As I already stated, the nice thing about diagonal matrices is how easy it is to perform operations on it (just operate on each element).

$$
\begin{eqnarray}
A^n & = & P D^n P^{-1} \\
& = &
\left( \begin{array}{c c}
\varphi & 1 \\
1 & -\varphi \\
\end{array} \right)
\left( \begin{array}{c c}
\varphi & 0 \\
0 & -\frac{1}{\varphi} \\
\end{array} \right)^n
\frac{1}{\varphi + 2}
\left( \begin{array}{c c}
\varphi & 1 \\
1 & -\varphi \\
\end{array} \right) \\
& = &
\frac{1}{\varphi + 2}
\left( \begin{array}{c c}
\varphi & 1 \\
1 & -\varphi \\
\end{array} \right)
\left( \begin{array}{c c}
\varphi^n & 0 \\
0 & \left(-\frac{1}{\varphi}\right)^n \\
\end{array} \right)
\left( \begin{array}{c c}
\varphi & 1 \\
1 & -\varphi \\
\end{array} \right) \\
& = &
\frac{1}{\varphi + 2}
\left( \begin{array}{c c}
\varphi^{n+1} & \left(-\frac{1}{\varphi}\right)^n \\
\varphi^n & \left(-\frac{1}{\varphi}\right)^{n-1} \\
\end{array} \right)
\left( \begin{array}{c c}
\varphi & 1 \\
1 & -\varphi \\
\end{array} \right) \\
& = &
\frac{1}{\varphi + 2}
\left( \begin{array}{c c}
\varphi^{n+2} + \left(-\frac{1}{\varphi}\right)^n & \varphi^{n+1} + \left(-\frac{1}{\varphi}\right)^{n-1} \\
\varphi^{n+1} + \left(-\frac{1}{\varphi}\right)^{n-1} & \varphi^n + \left(-\frac{1}{\varphi}\right)^{n-2} \\
\end{array} \right)
\end{eqnarray}
$$

With the closed form for the $n^{\text{th}}$ power of $A$, finding $F_n$ is fairly simple.

$$
\begin{eqnarray}
F_n & = & \frac{1}{\varphi + 2} \left(\varphi^{n+1} + \left(-\frac{1}{\varphi}\right)^{n-1}\right) \\
& = & \frac{1}{\varphi + 2} \left(\varphi \varphi^{n} -\varphi \left(-\frac{1}{\varphi}\right)^{n}\right) \\
& = & \frac{1+\sqrt{5}}{5+\sqrt{5}} \left(\varphi^{n} – \left(-\varphi\right)^{-n}\right) \\
& = & \frac{\varphi^{n} – \left(-\varphi\right)^{-n}}{\sqrt{5}} \\
\end{eqnarray}
$$

This is probably the form most people are familiar with.
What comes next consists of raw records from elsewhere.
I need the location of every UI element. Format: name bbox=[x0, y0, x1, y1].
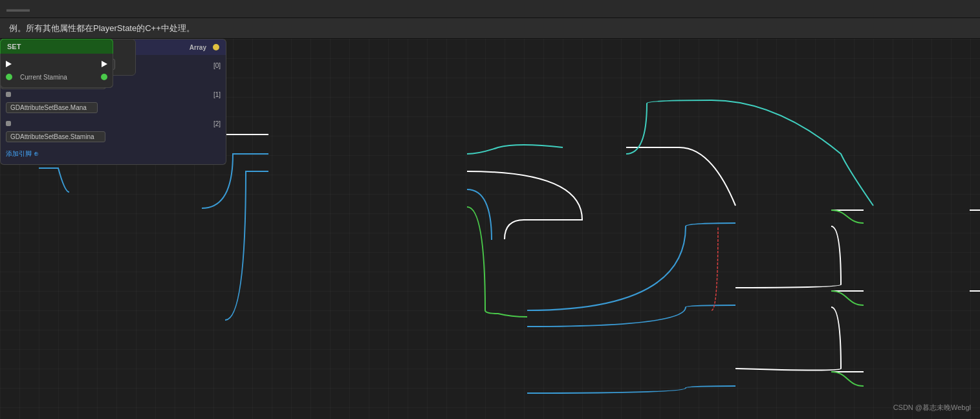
mana-dropdown-1[interactable]: GDAttributeSetBase.Mana bbox=[6, 102, 98, 113]
stamina-dropdown-2[interactable]: GDAttributeSetBase.Stamina bbox=[6, 131, 105, 142]
top-bar: ▬▬▬ bbox=[0, 0, 980, 18]
index0-label: [0] bbox=[213, 62, 221, 69]
index2-label: [2] bbox=[213, 120, 221, 127]
add-pin-button[interactable]: 添加引脚 ⊕ bbox=[6, 149, 39, 158]
index1-label: [1] bbox=[213, 91, 221, 98]
set-stamina-node: SET Current Stamina bbox=[0, 39, 113, 88]
set-stamina-header: SET bbox=[7, 43, 21, 50]
array-label: Array bbox=[190, 44, 206, 51]
subtitle-bar: 例。所有其他属性都在PlayerState的C++中处理。 bbox=[0, 18, 980, 39]
watermark: CSDN @暮志未晚Webgl bbox=[893, 403, 971, 413]
subtitle-text: 例。所有其他属性都在PlayerState的C++中处理。 bbox=[9, 23, 195, 34]
current-stamina-label: Current Stamina bbox=[20, 74, 67, 81]
canvas: State st Failed er State ƒ ƒ Get Ability… bbox=[0, 39, 980, 419]
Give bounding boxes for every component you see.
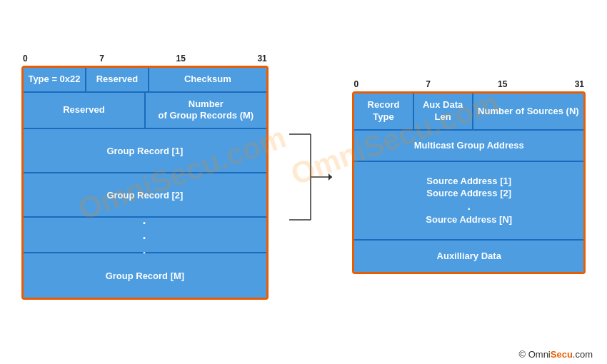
cell-multicast-group-addr: Multicast Group Address — [354, 131, 583, 161]
right-row-2: Multicast Group Address — [354, 131, 583, 162]
source-addr-1: Source Address [1] — [426, 176, 511, 186]
cell-num-group-records: Numberof Group Records (M) — [146, 93, 266, 128]
copyright-text: © OmniSecu.com — [519, 349, 593, 360]
left-row-2: Reserved Numberof Group Records (M) — [24, 93, 266, 130]
left-bit-7: 7 — [99, 54, 104, 64]
content-area: OmniSecu.com OmniSecu.com 0 7 15 31 Type… — [0, 0, 607, 346]
cell-aux-data-len: Aux DataLen — [414, 93, 473, 129]
cell-reserved-1: Reserved — [86, 68, 149, 91]
left-row-3: Group Record [1] — [24, 129, 266, 173]
cell-num-sources: Number of Sources (N) — [473, 93, 583, 129]
cell-record-type: Record Type — [354, 93, 413, 129]
right-row-3: Source Address [1] Source Address [2] . … — [354, 162, 583, 241]
left-bit-0: 0 — [23, 54, 28, 64]
source-addr-n: Source Address [N] — [426, 214, 512, 225]
cell-source-addresses: Source Address [1] Source Address [2] . … — [354, 162, 583, 239]
svg-marker-4 — [328, 173, 332, 181]
left-row-6: Group Record [M] — [24, 253, 266, 298]
left-bit-31: 31 — [257, 54, 266, 64]
left-row-5: ... — [24, 218, 266, 253]
right-bit-31: 31 — [575, 79, 584, 89]
cell-type: Type = 0x22 — [24, 68, 86, 91]
connector-area — [290, 14, 331, 339]
source-addr-2: Source Address [2] — [426, 188, 511, 198]
footer: © OmniSecu.com — [0, 346, 607, 364]
connector-svg — [289, 63, 332, 291]
right-diagram-border: Record Type Aux DataLen Number of Source… — [352, 91, 586, 274]
right-diagram: 0 7 15 31 Record Type Aux DataLen Number… — [352, 79, 586, 274]
right-bit-15: 15 — [498, 79, 507, 89]
left-diagram-border: Type = 0x22 Reserved Checksum Reserved N… — [21, 66, 269, 300]
right-bit-0: 0 — [353, 79, 358, 89]
cell-group-record-2: Group Record [2] — [24, 173, 266, 216]
cell-reserved-2: Reserved — [24, 93, 146, 128]
cell-checksum: Checksum — [149, 68, 266, 91]
copyright-bold: Secu — [551, 349, 573, 360]
right-row-1: Record Type Aux DataLen Number of Source… — [354, 93, 583, 131]
left-diagram: 0 7 15 31 Type = 0x22 Reserved Checksum … — [21, 54, 269, 300]
source-addr-dots: . — [467, 200, 470, 213]
left-row-4: Group Record [2] — [24, 173, 266, 218]
left-row-1: Type = 0x22 Reserved Checksum — [24, 68, 266, 93]
right-bit-labels: 0 7 15 31 — [352, 79, 586, 89]
main-container: OmniSecu.com OmniSecu.com 0 7 15 31 Type… — [0, 0, 607, 364]
cell-group-record-1: Group Record [1] — [24, 129, 266, 172]
left-bit-labels: 0 7 15 31 — [21, 54, 269, 64]
right-row-4: Auxilliary Data — [354, 241, 583, 272]
cell-dots: ... — [24, 218, 266, 252]
cell-auxiliary-data: Auxilliary Data — [354, 241, 583, 272]
right-bit-7: 7 — [426, 79, 431, 89]
left-bit-15: 15 — [176, 54, 186, 64]
cell-group-record-m: Group Record [M] — [24, 253, 266, 298]
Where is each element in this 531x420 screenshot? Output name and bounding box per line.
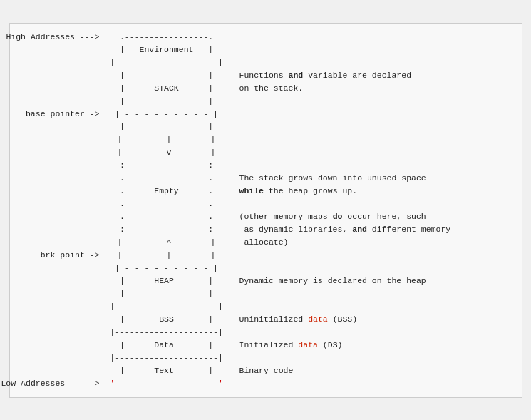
- desc-row-15: as dynamic libraries, and different memo…: [239, 223, 511, 236]
- ascii-row-1: | Environment |: [103, 43, 231, 56]
- label-empty-15: [21, 236, 103, 249]
- ascii-row-12: . Empty .: [103, 185, 231, 198]
- label-empty-10: [21, 172, 103, 185]
- ascii-row-13: . .: [103, 198, 231, 210]
- desc-row-26: Binary code: [239, 364, 511, 377]
- ascii-row-25: |---------------------|: [103, 352, 231, 364]
- label-empty-6: [21, 121, 103, 133]
- ascii-row-4: | STACK |: [103, 82, 231, 95]
- ascii-row-2: |---------------------|: [103, 56, 231, 69]
- ascii-row-15: : :: [103, 223, 231, 236]
- left-labels: High Addresses ---> base pointer -> brk …: [21, 31, 103, 390]
- label-empty-21: [21, 326, 103, 339]
- memory-diagram-container: High Addresses ---> base pointer -> brk …: [9, 23, 522, 398]
- desc-row-9: [239, 146, 511, 159]
- desc-row-21: [239, 300, 511, 313]
- desc-row-0: [239, 31, 511, 43]
- desc-row-14: (other memory maps do occur here, such: [239, 210, 511, 223]
- desc-row-27: [239, 377, 511, 390]
- desc-row-5: [239, 95, 511, 108]
- label-empty-14: [21, 223, 103, 236]
- desc-row-20: [239, 287, 511, 300]
- label-empty-7: [21, 133, 103, 146]
- desc-dynamic-memory: Dynamic memory is declared on the heap: [239, 276, 426, 285]
- ascii-row-23: |---------------------|: [103, 326, 231, 339]
- ascii-row-14: . .: [103, 210, 231, 223]
- ascii-row-7: | |: [103, 121, 231, 133]
- desc-on-stack: on the stack.: [239, 83, 304, 93]
- label-empty-1: [21, 43, 103, 56]
- label-low-addr: Low Addresses ----->: [21, 377, 103, 390]
- label-empty-3: [21, 69, 103, 82]
- label-empty-4: [21, 82, 103, 95]
- ascii-row-11: . .: [103, 172, 231, 185]
- label-empty-20: [21, 313, 103, 326]
- ascii-row-8: | | |: [103, 133, 231, 146]
- low-addr-line: '---------------------': [110, 377, 223, 390]
- ascii-diagram: .-----------------. | Environment | |---…: [103, 31, 231, 390]
- label-empty-19: [21, 300, 103, 313]
- ascii-row-low: '---------------------': [103, 377, 231, 390]
- desc-while: while the heap grows up.: [239, 186, 358, 195]
- desc-row-24: Initialized data (DS): [239, 339, 511, 352]
- ascii-row-0: .-----------------.: [103, 31, 231, 43]
- ascii-row-6: | - - - - - - - - - |: [103, 108, 231, 121]
- label-empty-9: [21, 159, 103, 172]
- desc-row-2: [239, 56, 511, 69]
- desc-other-memory: (other memory maps do occur here, such: [239, 212, 426, 221]
- desc-row-6: [239, 108, 511, 121]
- desc-row-8: [239, 133, 511, 146]
- ascii-row-19: | HEAP |: [103, 275, 231, 287]
- desc-row-25: [239, 352, 511, 364]
- ascii-row-26: | Text |: [103, 364, 231, 377]
- desc-data: Initialized data (DS): [239, 340, 343, 349]
- ascii-row-18: | - - - - - - - - - |: [103, 262, 231, 275]
- label-empty-22: [21, 339, 103, 352]
- ascii-row-21: |---------------------|: [103, 300, 231, 313]
- label-base-pointer: base pointer ->: [21, 108, 103, 121]
- label-high-addr: High Addresses --->: [21, 31, 103, 43]
- desc-bss: Uninitialized data (BSS): [239, 314, 358, 324]
- ascii-row-24: | Data |: [103, 339, 231, 352]
- ascii-row-10: : :: [103, 159, 231, 172]
- desc-dynamic-libs: as dynamic libraries, and different memo…: [239, 225, 451, 234]
- ascii-row-9: | v |: [103, 146, 231, 159]
- diagram-wrapper: High Addresses ---> base pointer -> brk …: [21, 31, 511, 390]
- label-empty-11: [21, 185, 103, 198]
- label-empty-2: [21, 56, 103, 69]
- desc-text: Binary code: [239, 366, 294, 375]
- ascii-row-5: | |: [103, 95, 231, 108]
- ascii-row-17: | | |: [103, 249, 231, 262]
- ascii-row-3: | |: [103, 69, 231, 82]
- desc-row-12: while the heap grows up.: [239, 185, 511, 198]
- desc-row-22: Uninitialized data (BSS): [239, 313, 511, 326]
- desc-row-4: on the stack.: [239, 82, 511, 95]
- desc-row-11: The stack grows down into unused space: [239, 172, 511, 185]
- desc-row-23: [239, 326, 511, 339]
- label-empty-17: [21, 275, 103, 287]
- label-brk-point: brk point ->: [21, 249, 103, 262]
- label-empty-18: [21, 287, 103, 300]
- label-empty-24: [21, 364, 103, 377]
- desc-row-3: Functions and variable are declared: [239, 69, 511, 82]
- label-empty-5: [21, 95, 103, 108]
- desc-row-17: [239, 249, 511, 262]
- desc-allocate: allocate): [239, 237, 289, 247]
- label-empty-16: [21, 262, 103, 275]
- ascii-row-20: | |: [103, 287, 231, 300]
- label-empty-13: [21, 210, 103, 223]
- label-empty-12: [21, 198, 103, 210]
- desc-functions: Functions and variable are declared: [239, 71, 412, 80]
- label-empty-23: [21, 352, 103, 364]
- desc-row-18: [239, 262, 511, 275]
- ascii-row-22: | BSS |: [103, 313, 231, 326]
- desc-stack-grows: The stack grows down into unused space: [239, 173, 426, 183]
- desc-row-7: [239, 121, 511, 133]
- right-descriptions: Functions and variable are declared on t…: [231, 31, 511, 390]
- desc-row-19: Dynamic memory is declared on the heap: [239, 275, 511, 287]
- label-empty-8: [21, 146, 103, 159]
- desc-row-10: [239, 159, 511, 172]
- ascii-row-16: | ^ |: [103, 236, 231, 249]
- desc-row-13: [239, 198, 511, 210]
- desc-row-1: [239, 43, 511, 56]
Notice that it should supposedly give a fairly quick way of calculating $F_n$. However, practically, this formula isn’t useful for such a purpose, since $\varphi$ is an irrational number, and errors would accumulate pretty quickly. In some cases, this formula, known as Binet’s formula, can be useful for certain number theory applications.